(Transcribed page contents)
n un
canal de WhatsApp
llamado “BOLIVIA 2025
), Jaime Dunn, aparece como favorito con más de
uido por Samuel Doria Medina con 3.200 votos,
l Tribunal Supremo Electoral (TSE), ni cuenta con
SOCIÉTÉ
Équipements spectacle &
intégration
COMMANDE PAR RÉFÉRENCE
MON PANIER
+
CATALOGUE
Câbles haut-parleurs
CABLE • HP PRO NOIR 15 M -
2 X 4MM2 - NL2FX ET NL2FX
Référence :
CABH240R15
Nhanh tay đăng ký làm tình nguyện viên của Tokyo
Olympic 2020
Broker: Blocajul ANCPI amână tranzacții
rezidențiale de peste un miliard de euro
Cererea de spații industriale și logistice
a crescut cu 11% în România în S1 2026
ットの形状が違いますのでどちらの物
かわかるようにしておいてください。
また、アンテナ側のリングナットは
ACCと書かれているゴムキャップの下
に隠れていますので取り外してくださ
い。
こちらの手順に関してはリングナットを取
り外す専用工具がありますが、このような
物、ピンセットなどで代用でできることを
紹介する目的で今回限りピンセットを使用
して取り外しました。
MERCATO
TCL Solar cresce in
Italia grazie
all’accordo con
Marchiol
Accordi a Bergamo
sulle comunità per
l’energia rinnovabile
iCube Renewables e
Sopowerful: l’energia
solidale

▶ **YOUR GOAL**
Nothing but the lines from the one containing "Italia grazie" through the final line of the data above is to be reproduced, each exactly as written.

▶ **EXPECTED ANSWER**
Italia grazie
all’accordo con
Marchiol
Accordi a Bergamo
sulle comunità per
l’energia rinnovabile
iCube Renewables e
Sopowerful: l’energia
solidale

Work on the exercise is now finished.